Apparently psci cpuidle is broken (and never worked), it has:

/sys/devices/system/cpu/cpu0/cpuidle/driver/name: psci_idle
/sys/devices/system/cpu/cpu0/cpuidle/state0/disable: 0
/sys/devices/system/cpu/cpu0/cpuidle/state0/above: 0
/sys/devices/system/cpu/cpu0/cpuidle/state0/time: 1206224
/sys/devices/system/cpu/cpu0/cpuidle/state0/rejected: 0
/sys/devices/system/cpu/cpu0/cpuidle/state0/power: 4294967295
/sys/devices/system/cpu/cpu0/cpuidle/state0/residency: 1
/sys/devices/system/cpu/cpu0/cpuidle/state0/latency: 1
/sys/devices/system/cpu/cpu0/cpuidle/state0/usage: 1447
/sys/devices/system/cpu/cpu0/cpuidle/state0/desc: ARM WFI
/sys/devices/system/cpu/cpu0/cpuidle/state0/below: 182
/sys/devices/system/cpu/cpu0/cpuidle/state0/default_status: enabled
/sys/devices/system/cpu/cpu0/cpuidle/state0/name: WFI
/sys/devices/system/cpu/cpu0/cpuidle/state1/disable: 0
/sys/devices/system/cpu/cpu0/cpuidle/state1/above: 0
/sys/devices/system/cpu/cpu0/cpuidle/state1/time: 0
/sys/devices/system/cpu/cpu0/cpuidle/state1/rejected: 17021
/sys/devices/system/cpu/cpu0/cpuidle/state1/power: 0
/sys/devices/system/cpu/cpu0/cpuidle/state1/residency: 2000
/sys/devices/system/cpu/cpu0/cpuidle/state1/latency: 1500
/sys/devices/system/cpu/cpu0/cpuidle/state1/usage: 0
/sys/devices/system/cpu/cpu0/cpuidle/state1/desc: cpu-sleep-0
/sys/devices/system/cpu/cpu0/cpuidle/state1/below: 0
/sys/devices/system/cpu/cpu0/cpuidle/state1/default_status: enabled
/sys/devices/system/cpu/cpu0/cpuidle/state1/name: cpu-sleep-0
/sys/devices/system/cpu/cpu0/cpuidle/state1/s2idle/time: 0
/sys/devices/system/cpu/cpu0/cpuidle/state1/s2idle/usage: 0
/sys/devices/system/cpu/cpu0/cpuidle/state2/disable: 0
/sys/devices/system/cpu/cpu0/cpuidle/state2/above: 0
/sys/devices/system/cpu/cpu0/cpuidle/state2/time: 0
/sys/devices/system/cpu/cpu0/cpuidle/state2/rejected: 19598056
/sys/devices/system/cpu/cpu0/cpuidle/state2/power: 0
/sys/devices/system/cpu/cpu0/cpuidle/state2/residency: 2500
/sys/devices/system/cpu/cpu0/cpuidle/state2/latency: 1600
/sys/devices/system/cpu/cpu0/cpuidle/state2/usage: 0
/sys/devices/system/cpu/cpu0/cpuidle/state2/desc: cluster-sleep-0
/sys/devices/system/cpu/cpu0/cpuidle/state2/below: 0
/sys/devices/system/cpu/cpu0/cpuidle/state2/default_status: enabled
/sys/devices/system/cpu/cpu0/cpuidle/state2/name: cluster-sleep-0
/sys/devices/system/cpu/cpu0/cpuidle/state2/s2idle/time: 0
/sys/devices/system/cpu/cpu0/cpuidle/state2/s2idle/usage:: 0

(similar on all CPUs, i.e. it never accounts any (!WFI) cpuidle states
as entered, only as rejected. (for both with and without this patch,
rejected is by factor 10 or so bigger with this patch, which is
what Marc is saying and complaining about.)

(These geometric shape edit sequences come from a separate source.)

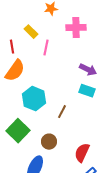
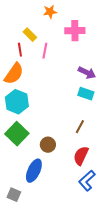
red line: (12, 47) -> (20, 50), moved
cyan hexagon: (34, 99) -> (17, 102), moved
brown line: (62, 112) -> (80, 127), moved

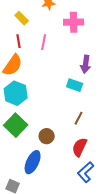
yellow rectangle: (30, 35) -> (22, 18), moved
purple arrow: (87, 73) -> (86, 64), turned 72
cyan rectangle: (86, 94) -> (75, 85), moved

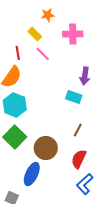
yellow rectangle: (22, 18) -> (35, 34), moved
pink line: (44, 42) -> (43, 54), turned -56
brown circle: (47, 136) -> (46, 148), size x1.5

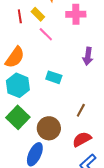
red line: (18, 53) -> (20, 16), moved
cyan rectangle: (74, 97) -> (54, 77), moved
red semicircle: (79, 159) -> (82, 139), turned 36

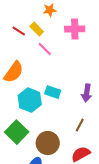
red line: (20, 16) -> (19, 31), turned -48
purple arrow: (88, 56) -> (87, 93), moved
cyan hexagon: (18, 85) -> (30, 100), moved

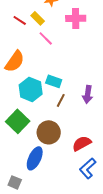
purple arrow: (87, 93) -> (88, 94), moved
brown line: (80, 125) -> (61, 100), moved

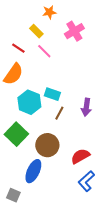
pink cross: (76, 18) -> (74, 31), turned -30
red line: (20, 20) -> (18, 48), moved

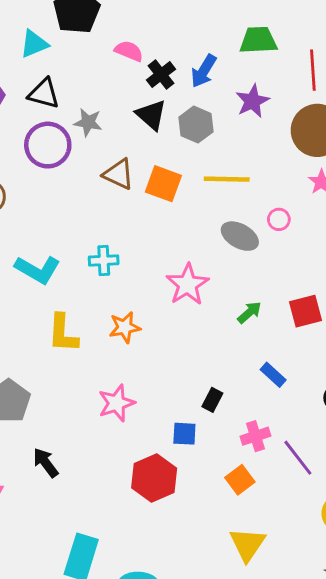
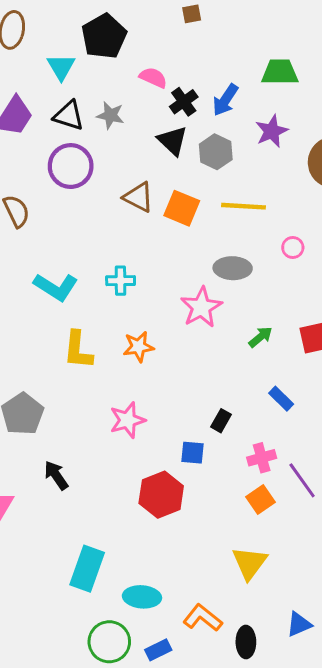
cyan triangle: (34, 44) -> (61, 67), turned -40
gray star: (88, 122) -> (110, 115), moved
gray ellipse: (240, 236) -> (233, 268), moved, turned -30
orange square: (240, 480) -> (261, 499), moved

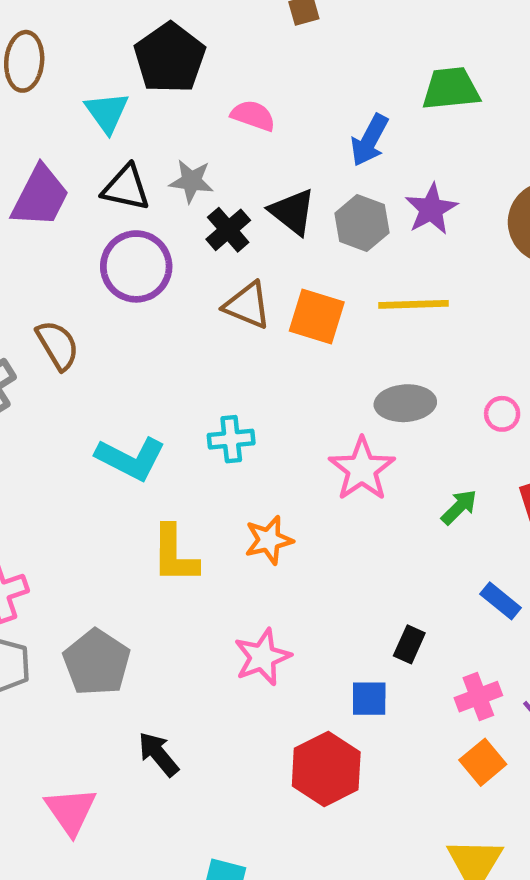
black cross: (184, 102) -> (228, 230), moved
purple star: (272, 131) -> (431, 209), moved
pink circle: (293, 248) -> (502, 414), moved

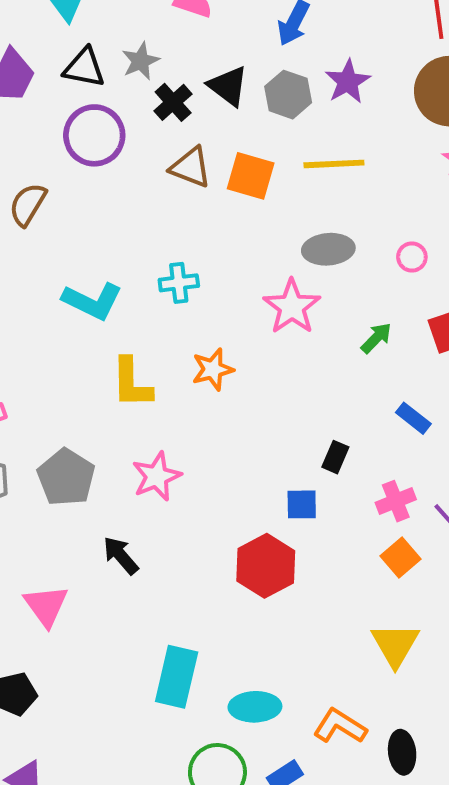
gray star: (191, 181) -> (141, 61), turned -30
brown semicircle: (58, 345) -> (28, 204), turned -117
pink star: (262, 657) -> (157, 476), moved

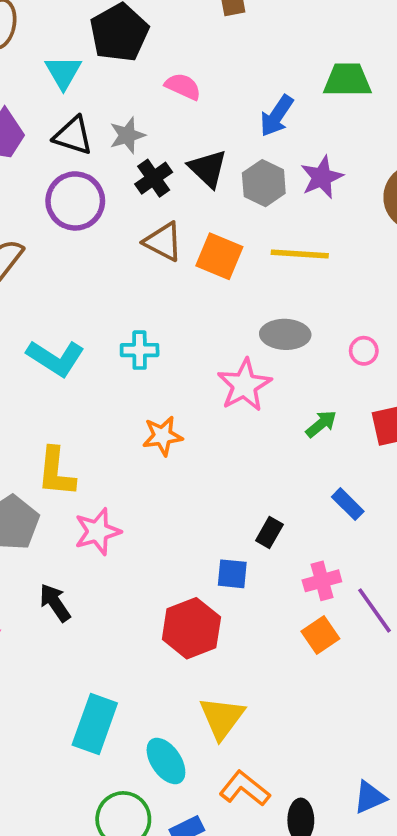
yellow L-shape: (132, 383) -> (56, 472), moved
yellow triangle: (395, 645) -> (222, 718), moved
cyan ellipse: (255, 707) -> (166, 761), turned 51

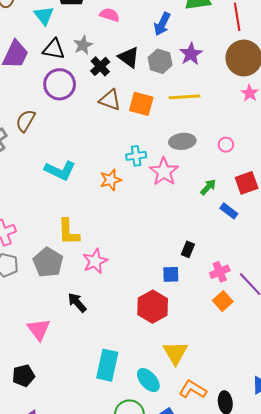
cyan cross: (140, 350) -> (136, 156), moved
orange star: (162, 436) -> (111, 180), moved
blue rectangle: (348, 504) -> (229, 211), moved

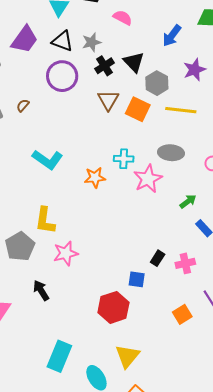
gray hexagon: (160, 61) -> (157, 83), moved
brown triangle: (110, 100) -> (108, 100), turned 30
brown semicircle: (26, 121) -> (23, 105), size x0.6
pink cross: (220, 272) -> (185, 263), moved

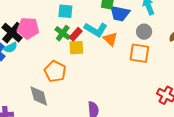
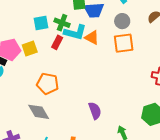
green cross: (63, 33) -> (62, 23), moved
yellow square: (76, 48) -> (30, 48), moved

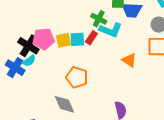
cyan square: (41, 23) -> (77, 39), moved
orange triangle: (92, 38) -> (129, 60), moved

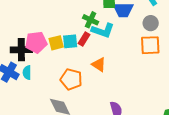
black cross: (28, 46) -> (21, 50), turned -30
orange triangle: (129, 60) -> (99, 65), moved
cyan semicircle: (29, 61) -> (27, 73), moved, turned 128

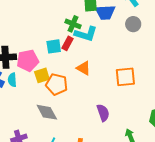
pink pentagon: (36, 42) -> (28, 61), moved
yellow square: (56, 43) -> (42, 75), moved
orange square: (150, 45) -> (125, 77), moved

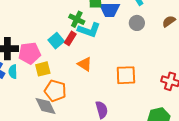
cyan square: (54, 46) -> (56, 41), turned -35
orange pentagon: (57, 84) -> (55, 91), moved

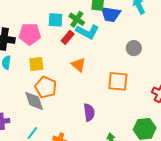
gray circle: (137, 23) -> (134, 48), moved
cyan square: (56, 41) -> (56, 20), moved, turned 35
pink pentagon: (29, 53) -> (30, 34), moved

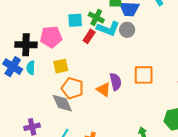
gray circle: (134, 48) -> (127, 30), moved
orange triangle: (79, 65) -> (103, 90), moved
purple semicircle: (89, 112) -> (116, 82), moved

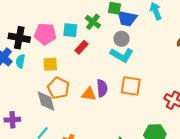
cyan square: (75, 20) -> (70, 30), moved
cyan L-shape: (108, 29) -> (122, 55), moved
red rectangle: (89, 36) -> (82, 47), moved
orange triangle: (103, 90) -> (89, 94), turned -35

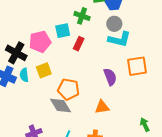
black cross: (19, 38) -> (16, 53), turned 35
yellow square: (50, 64) -> (44, 70), moved
orange triangle: (89, 94) -> (102, 107), moved

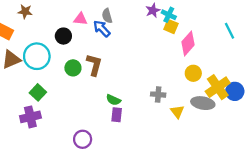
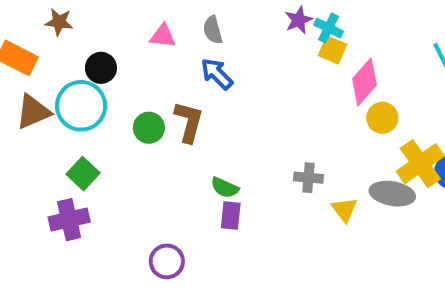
blue arrow: (102, 29) -> (217, 74), moved
black circle: (63, 36) -> (101, 68), moved
yellow circle: (193, 73) -> (382, 118), moved

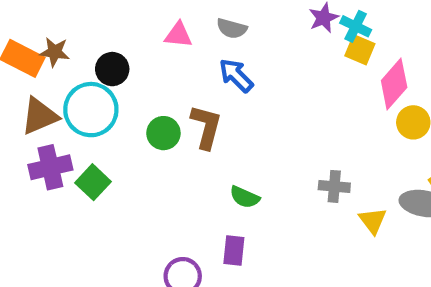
brown star: (59, 22) -> (55, 52), moved
gray semicircle: (213, 30) -> (232, 28), turned -60
purple rectangle: (231, 216) -> (234, 251), moved
purple cross: (69, 220) -> (50, 167), moved

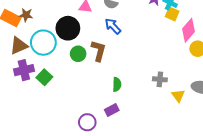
black circle: (112, 69) -> (68, 28), moved, size x1.5
green semicircle: (245, 197) -> (117, 84), turned -112
purple rectangle: (234, 251) -> (112, 110), turned 56

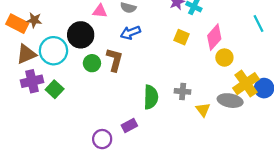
yellow square: (172, 14) -> (181, 37), moved
blue arrow: (113, 26) -> (130, 33), turned -66
green semicircle: (117, 84) -> (151, 97), moved, size x1.5

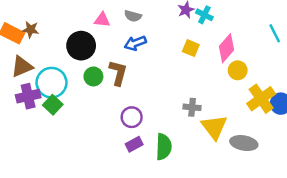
cyan circle: (53, 51) -> (51, 83), moved
green semicircle: (151, 97) -> (164, 147), moved
gray ellipse: (230, 101) -> (244, 143), moved
yellow triangle: (203, 110) -> (214, 127), size x1.6
purple circle: (102, 139) -> (132, 117), moved

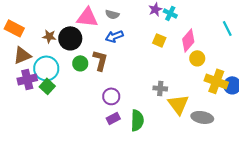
pink triangle: (102, 20) -> (87, 17), size x1.6
brown star: (31, 30) -> (49, 36), moved
yellow cross: (261, 99) -> (216, 81), turned -35

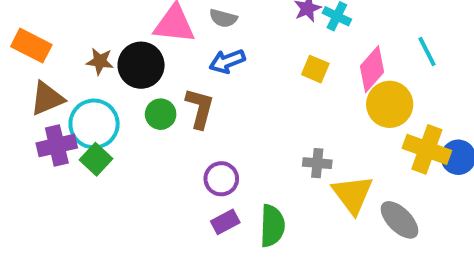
cyan line: (227, 28) -> (427, 51), moved
yellow circle: (197, 58) -> (390, 104), size x1.5
gray ellipse: (202, 117) -> (399, 220), turned 35

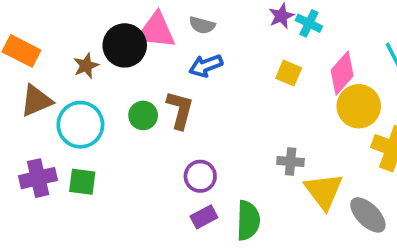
brown star: (100, 61) -> (86, 66), turned -30
black circle: (141, 65) -> (125, 45), moved
purple cross: (57, 145) -> (38, 178), moved
green square: (96, 159) -> (82, 182), moved, turned -36

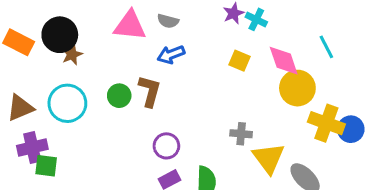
black circle: (125, 45) -> (60, 35), moved
pink diamond: (342, 73) -> (284, 61), turned -60
brown triangle: (36, 101) -> (20, 108), moved
green square: (82, 182) -> (46, 166), moved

If cpuidle enter fails this will report as 0 idle residency in cpuidle.c,
which indeed makes these statistical tests bogus.
I guess we could add a safeguard here again that at least requires
most of the values to be != 0? The real issue is that cpuidle is
being used while it's clearly not working as expected. So we could
also bake some sanity-checks into cpuidle core.
I'd be curious if this is more common or is this really the only
platform were this occurs (and went unnoticed all this time).